Sicherheit, Umweltschutz und rechtliche Hinweise

Beim Umgang mit Injektionsharzen und Gelen sind die Herstellerinformationen zu Arbeitsschutz, persönlicher Schutzausrüstung und Entsorgung zu beachten. Der Einsatz sollte sich an den projektspezifischen Vorgaben und den anerkannten Regeln der Technik orientieren. In sensiblen Bereichen wie Gewässerschutz- oder Trinkwasserschutzzonen ist eine sorgfältige Stoffauswahl und Abdichtungsauslegung erforderlich. Aussagen zur Eignung einzelner Systeme sind stets allgemein zu verstehen und ersetzen keine objektspezifische Planung. Zusätzlich sind mögliche Emissionen, Temperaturgrenzen und Wechselwirkungen mit dem Baugrund zu berücksichtigen; es empfiehlt sich die Verwendung medienkompatibler, emissionsarmer Systeme mit dokumentierter Beständigkeit.

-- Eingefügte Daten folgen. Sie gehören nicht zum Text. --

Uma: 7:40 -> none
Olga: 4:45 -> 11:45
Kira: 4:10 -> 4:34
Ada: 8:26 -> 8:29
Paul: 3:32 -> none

Praxisnahe Tipps für Baustelle und Rückbau

  • Vor Rückbauarbeiten Fugenverläufe prüfen, Schlauchenden markieren und, falls vorhanden, Revisionsdosen freilegen.
  • Erschütterungsarme Verfahren bevorzugen: Hydraulisches Spalten und gezieltes Zerkleinern mit Betonzangen reduziert das Risiko von Mikroschäden an Fugen und Injektionssystemen.
  • Bewehrung kontrolliert trennen: präzise Schneidwerkzeuge wie Multi Cutters oder Stahlscheren einsetzen, um Verpressschläuche nicht zu verletzen.
  • Nach Öffnen der Fuge reinigen, Feuchteverhältnisse beurteilen und geeignete Reaktionszeiten der Injektionsmittel berücksichtigen.
  • Nachverpressungen druckgeführt vornehmen, Mengen und Druckkurven dokumentieren und die Dichtigkeit im Anschluss kontrollieren.
  • Schlauchanschlüsse vor Verschmutzung schützen, Kappen aufsetzen und Beschädigungen sofort kennzeichnen.
  • Baustellenlogistik früh klären: medienkonforme Schläuche, Kupplungen, Sammelleitungen und Notfall-Absorber bereithalten.

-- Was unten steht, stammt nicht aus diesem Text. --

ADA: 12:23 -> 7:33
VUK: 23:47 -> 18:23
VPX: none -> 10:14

Begriffliche Einordnung und typische Anwendungsfelder

Verpressschläuche gehören zur Bauwerksabdichtung im Betonbau und werden vor allem an Arbeitsfugen, konstruktiven Anschlüssen und geplanten Sollrissfugen eingesetzt. Typische Felder sind Untergeschosse, Tiefgaragen, Wasser- und Abwasserbauwerke, Schächte, Tunnel und Fundamentanschlüsse. Berührungspunkte zu den Einsatzbereichen der Darda GmbH ergeben sich, wenn Bauteile im Zuge von Betonabbruch und Spezialrückbau, Entkernung und Schneiden oder im Felsabbruch und Tunnelbau selektiv bearbeitet werden und anschließend eine gezielte Fugensanierung oder Nachverpressung erforderlich ist. In Sondereinsätzen, etwa bei Undichtigkeiten unter engen Termin- oder Zugangsbedingungen, kann die Kombination aus kontrolliertem Öffnen, schonendem Freilegen und anschließendem Verpressen die Eingriffszeit minimieren und Folgeschäden begrenzen. Damit positioniert sich der Verpressschlauch als aktives Abdichtungselement mit hoher Anpassungsfähigkeit an komplexe Bauwerks- und Wasserverhältnisse.